Not necessary: if it's like you said above, the text class can *check*
whether there's a VStreamTexter or not. Checking the type is a fast operation,
so I think this would be ok.

> >I'm all for creating new classes for the different policies and using
> >them statically:
> >
> >     AlignedTexter.getText(cell)
> >     AlignedTexter.setText(cell, string)
> >
> >or dynamically. 
> >
> Definitely dynamically. I believe it is very wrong to embed the choice 
> of strategy statically in the client code. Of course that's the same 
> reason I don't like,
> 
> a = AlignedTexter(space)
> a.getText(cell)
> 
> If the strategy is set when creating the space, at least there is some 
> choice there, but I agree it is a bad place for it.

I'd much rather have the user-interface components receive such a strategy
if necessary. That's where it belongs IMHO.
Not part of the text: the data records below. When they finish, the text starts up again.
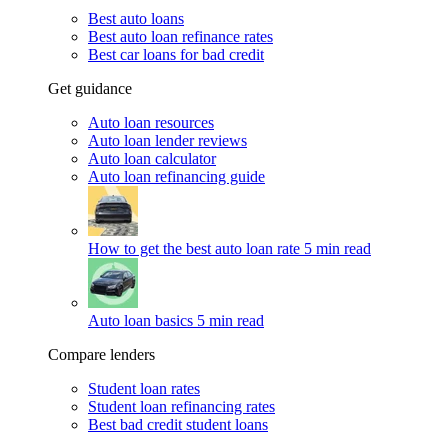
Best auto loans
Best auto loan refinance rates
Best car loans for bad credit
Get guidance
Auto loan resources
Auto loan lender reviews
Auto loan calculator
Auto loan refinancing guide
How to get the best auto loan rate
5 min read
Auto loan basics
5 min read
Compare lenders
Student loan rates
Student loan refinancing rates
Best bad credit student loans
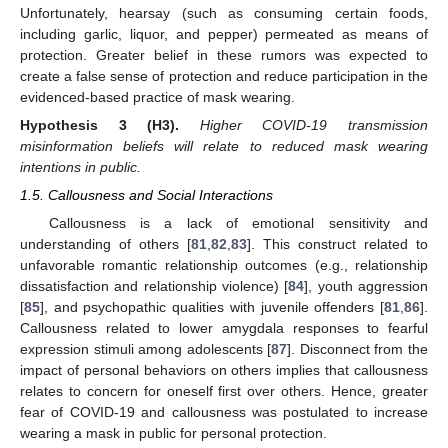
Unfortunately, hearsay (such as consuming certain foods,
including garlic, liquor, and pepper) permeated as means of
protection. Greater belief in these rumors was expected to
create a false sense of protection and reduce participation in the
evidenced-based practice of mask wearing.
Hypothesis
3
(H3).
Higher COVID-19 transmission
misinformation beliefs will relate to reduced mask wearing
intentions in public.
1.5. Callousness and Social Interactions
Callousness is a lack of emotional sensitivity and
understanding of others [
81
,
82
,
83
]. This construct related to
unfavorable romantic relationship outcomes (e.g., relationship
dissatisfaction and relationship violence) [
84
], youth aggression
[
85
], and psychopathic qualities with juvenile offenders [
81
,
86
].
Callousness related to lower amygdala responses to fearful
expression stimuli among adolescents [
87
]. Disconnect from the
impact of personal behaviors on others implies that callousness
relates to concern for oneself first over others. Hence, greater
fear of COVID-19 and callousness was postulated to increase
wearing a mask in public for personal protection.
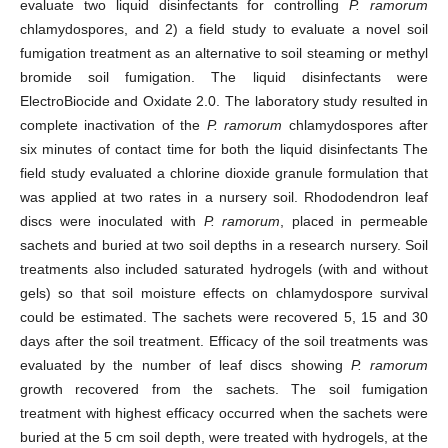
evaluate two liquid disinfectants for controlling
P. ramorum
chlamydospores, and 2) a field study to evaluate a novel soil
fumigation treatment as an alternative to soil steaming or methyl
bromide soil fumigation. The liquid disinfectants were
ElectroBiocide and Oxidate 2.0. The laboratory study resulted in
complete inactivation of the
P. ramorum
chlamydospores after
six minutes of contact time for both the liquid disinfectants The
field study evaluated a chlorine dioxide granule formulation that
was applied at two rates in a nursery soil. Rhododendron leaf
discs were inoculated with
P. ramorum
, placed in permeable
sachets and buried at two soil depths in a research nursery. Soil
treatments also included saturated hydrogels (with and without
gels) so that soil moisture effects on chlamydospore survival
could be estimated. The sachets were recovered 5, 15 and 30
days after the soil treatment. Efficacy of the soil treatments was
evaluated by the number of leaf discs showing
P. ramorum
growth recovered from the sachets. The soil fumigation
treatment with highest efficacy occurred when the sachets were
buried at the 5 cm soil depth, were treated with hydrogels, at the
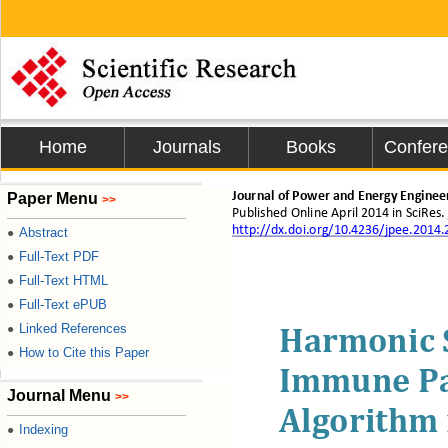
Home
Journals
Books
Confer
Paper Menu
Journal of Power and Energy Enginee
>>
Published Online 
April
2014 i
n 
S
ciRes
.
http://dx.doi.org/10.4236/jpee.2014
Abstract
●
Full-Text PDF
●
Full-Text HTML
●
Full-Text ePUB
●
Linked References
●
Harmonic 
How to Cite this Paper
●
Immune Pa
Journal Menu
>>
Algorithm 
Indexing
●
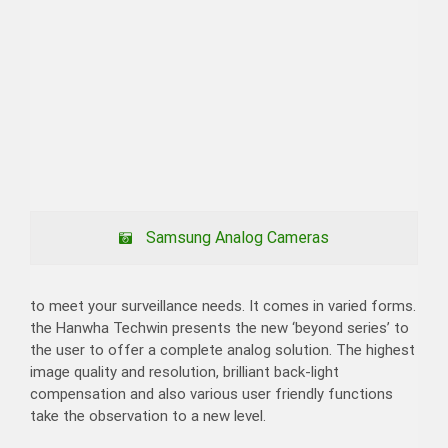
Samsung Analog Cameras
to meet your surveillance needs. It comes in varied forms.
the Hanwha Techwin presents the new ‘beyond series’ to
the user to offer a complete analog solution. The highest
image quality and resolution, brilliant back-light
compensation and also various user friendly functions
take the observation to a new level.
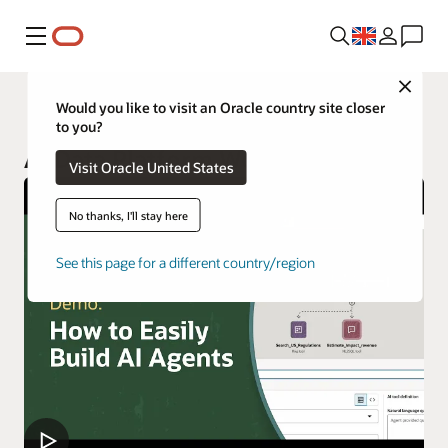
Menu
Close
AI Data Platform
Would you like to visit an Oracle country site closer
to you?
AI Data Platform Workbench
Visit Oracle United States
No thanks, I'll stay here
See this page for a different country/region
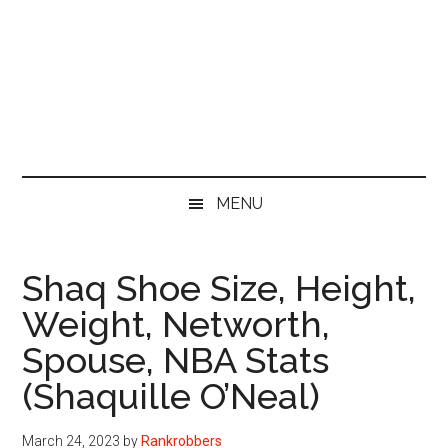
MENU
Shaq Shoe Size, Height,
Weight, Networth,
Spouse, NBA Stats
(Shaquille O’Neal)
March 24, 2023
by
Rankrobbers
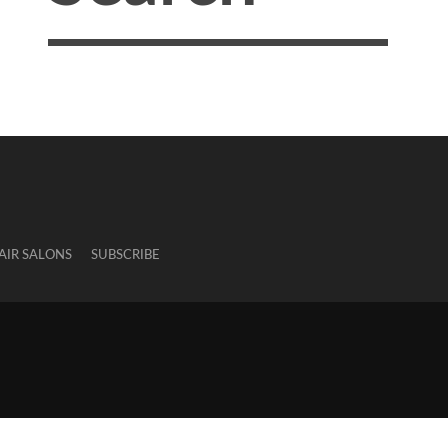
AIR SALONS
SUBSCRIBE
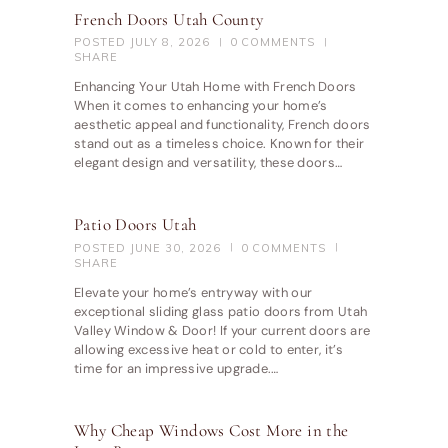
French Doors Utah County
POSTED
JULY 8, 2026
0
COMMENTS
SHARE
Enhancing Your Utah Home with French Doors
When it comes to enhancing your home’s
aesthetic appeal and functionality, French doors
stand out as a timeless choice. Known for their
elegant design and versatility, these doors…
Patio Doors Utah
POSTED
JUNE 30, 2026
0
COMMENTS
SHARE
Elevate your home’s entryway with our
exceptional sliding glass patio doors from Utah
Valley Window & Door! If your current doors are
allowing excessive heat or cold to enter, it’s
time for an impressive upgrade.…
Why Cheap Windows Cost More in the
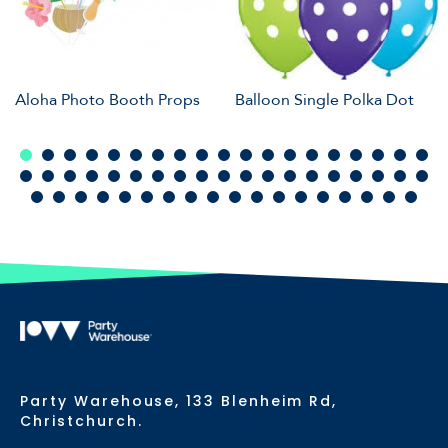
Aloha Photo Booth Props
Balloon Single Polka Dot
Party Warehouse, 133 Blenheim Rd,
Christchurch.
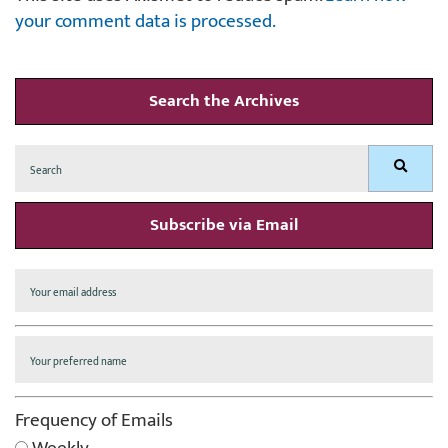
your comment data is processed.
Search the Archives
Search
Search
for:
Subscribe via Email
Frequency of Emails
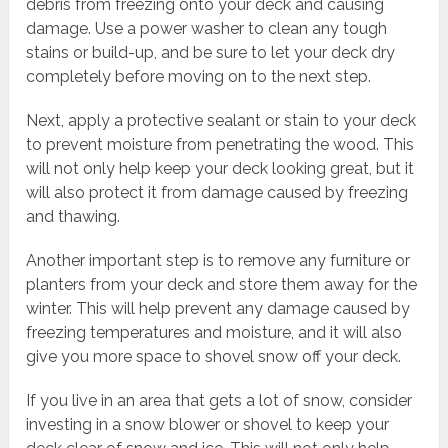
debris from freezing onto your deck and causing
damage. Use a power washer to clean any tough
stains or build-up, and be sure to let your deck dry
completely before moving on to the next step.
Next, apply a protective sealant or stain to your deck
to prevent moisture from penetrating the wood. This
will not only help keep your deck looking great, but it
will also protect it from damage caused by freezing
and thawing.
Another important step is to remove any furniture or
planters from your deck and store them away for the
winter. This will help prevent any damage caused by
freezing temperatures and moisture, and it will also
give you more space to shovel snow off your deck.
If you live in an area that gets a lot of snow, consider
investing in a snow blower or shovel to keep your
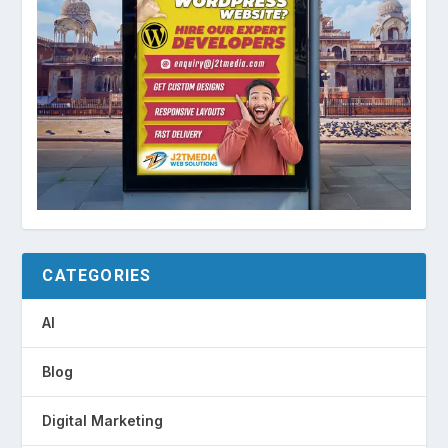
CATEGORIES
AI
Blog
Digital Marketing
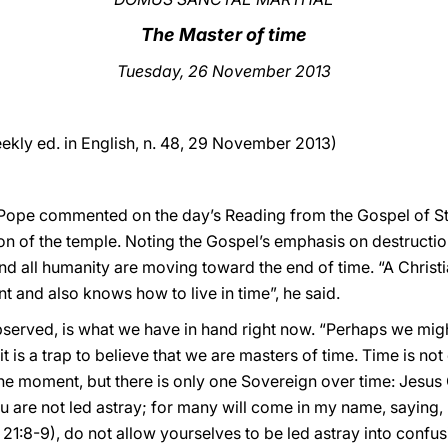
The Master of time
Tuesday
, 26 November 2013
ekly ed. in English, n. 48, 29 November 2013)
e Pope commented on the day’s Reading from the Gospel of St 
on of the temple. Noting the Gospel’s emphasis on destructio
nd all humanity are moving toward the end of time. “A Chris
 and also knows how to live in time”, he said.
erved, is what we have in hand right now. “Perhaps we might
it is a trap to believe that we are masters of time. Time is n
he moment, but there is only one Sovereign over time: Jesus C
u are not led astray; for many will come in my name, saying, I
 21:8-9), do not allow yourselves to be led astray into confus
> >>I'd also like to define the result of a StringSearcher match always to 
> >>be ordered (two consecutive searches return the same order of items), 
> >>because I'd like to be able to step through the different matches with 
> >>e.g. the up/down keys.
> >>
> >
> >Sorted could be very good.
> > 
> >
> Ok. But StringSearcher does have a similar problem as above-- the cell 
> texter must know the StringSearcher, yet we'd like to have different 
> strategies at our disposal. Can we solve this somehow? Recreating the 
> table each time we enter another character of the search string is 
> certainly not an option.

I don't think it's really a problem: database indices work exactly in 
this way: you can attach the indices anywhere and they get updated
either when you use them or when changes occur. All that needs to happen
is for the stringsearcher to get the updates e.g. through the deltaspace.